The photos then seem to indicate individuals scattering. The video reduce off earlier than the deadly second.
However, video recorded by the Democratic Voice of Burma caught the second of Nagai’s loss of life, as he fell down and was then apparently shot at shut vary by a soldier. A photograph of the incident taken by Adrees Latif of the Reuters information company gained a 2008 Pulitzer Prize.
Exact particulars of when and the way Nagai’s digital camera was discovered and the place it was stored within the intervening years stay imprecise. Aye Chan Naing mentioned solely that it had gone by means of a sequence of individuals earlier than getting out of Myanmar.
“For obvious security reasons, we cannot go deeper into how we get out. What I can tell you is we got it through a good citizen who knew what was right and what was wrong and that is how we got it,” he mentioned.
Nagai’s sister mentioned she hoped an evaluation of the tape would disprove the Myanmar authorities’s declare that he had not been intentionally focused.
“I will definitely bring this camera and tape back to Japan and I would like to confirm that this is what my older brother really held onto until the end, investigate the details of the data and clarify what my brother wanted to tell, and the truth about the cause of his death. I hope I can reverse the Myanmar military’s claim that my brother’s death was an accident,” she mentioned.
An op-ed in Myanmar’s state-controlled press lower than a month after the capturing mentioned Nagai was in charge for his personal loss of life as a result of he put himself in hurt’s manner.

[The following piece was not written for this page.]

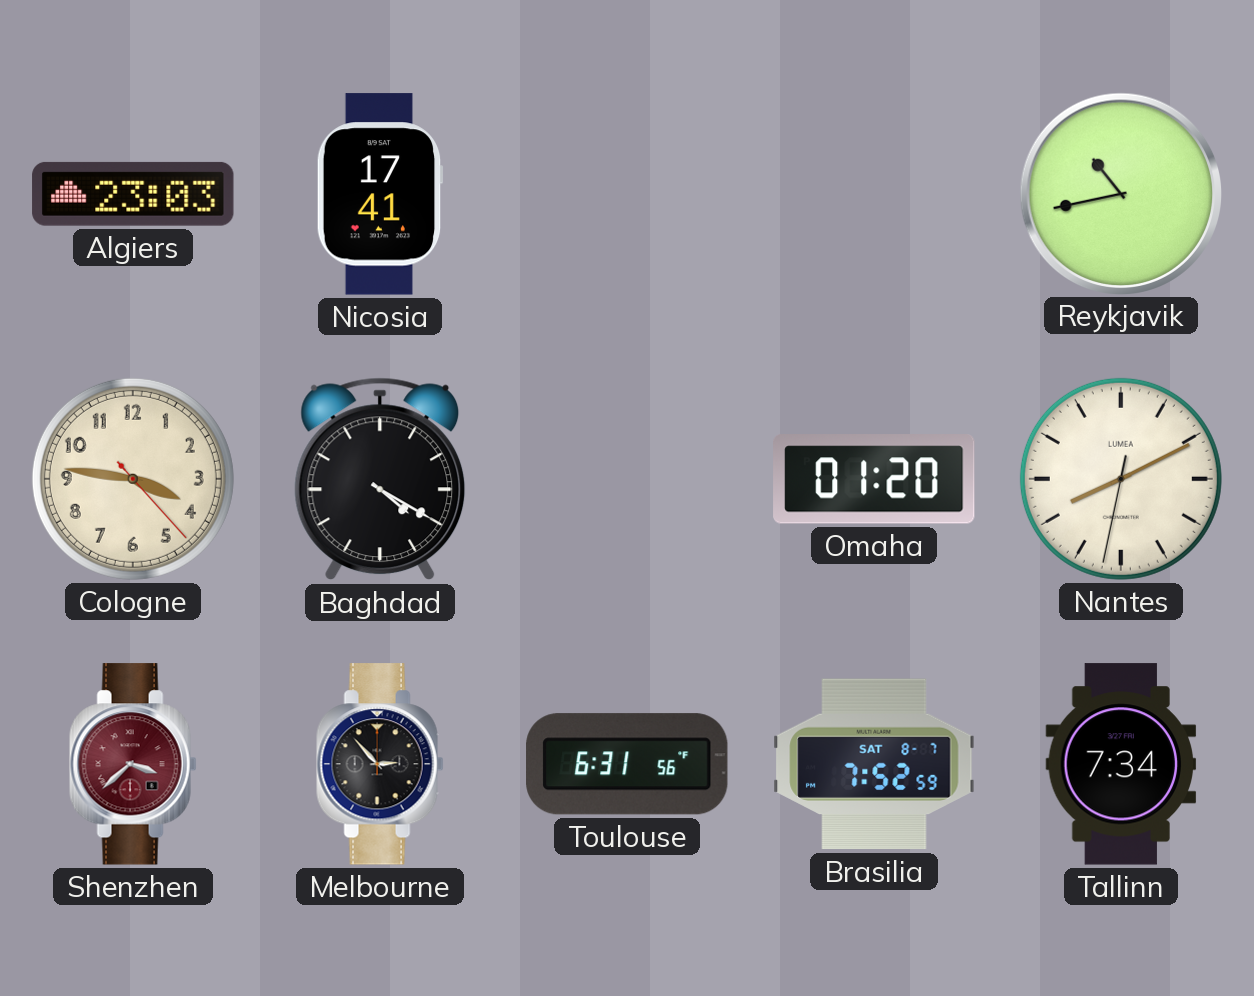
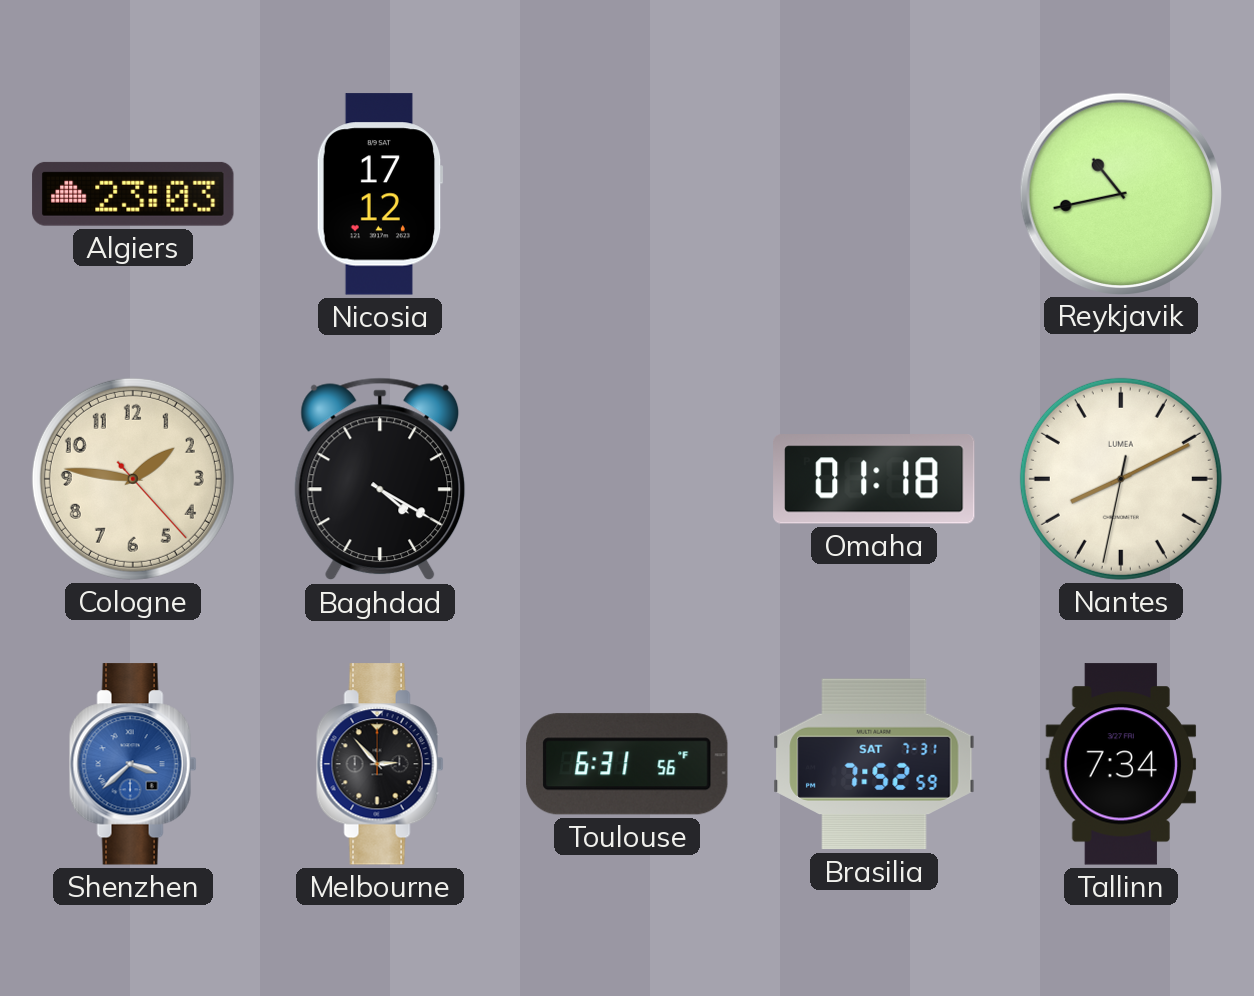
Nicosia: 17:41 -> 17:12
Cologne: 3:46 -> 1:46
Omaha: 01:20 -> 01:18
Shenzhen dial: burgundy -> blue
Brasilia date: SAT 8-7 -> SAT 7-31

“The Japanese correspondent caused his tragic end by getting among the protesters, it said. “Surely, the Japanese correspondent was shot accidentally, not on purpose. He met his tragic end due to the fact that he was together with the protesters at an improper site at an improper time.”
The article additionally complained that Nagai had entered the nation on a vacationer visa, not a journalist visa. Journalist visas had been very troublesome, if not not possible, to acquire throughout the interval of the protest.
Shawn Crispin from the New York-based Committee to Protect Journalists, a press freedom group, mentioned hazard for journalists in Myanmar persists.
“Today’s event is important and timely as a reminder that the Myanmar military has and continued to kill journalists with impunity,” mentioned Crispin, who took half in Wednesday’s ceremony. “And the killings won’t stop until Kenji’s murder receives full justice, from the triggerman, from any commanders that day who gave shoot-to-kill orders, to the military leaders who orchestrated that day’s lethal repression.”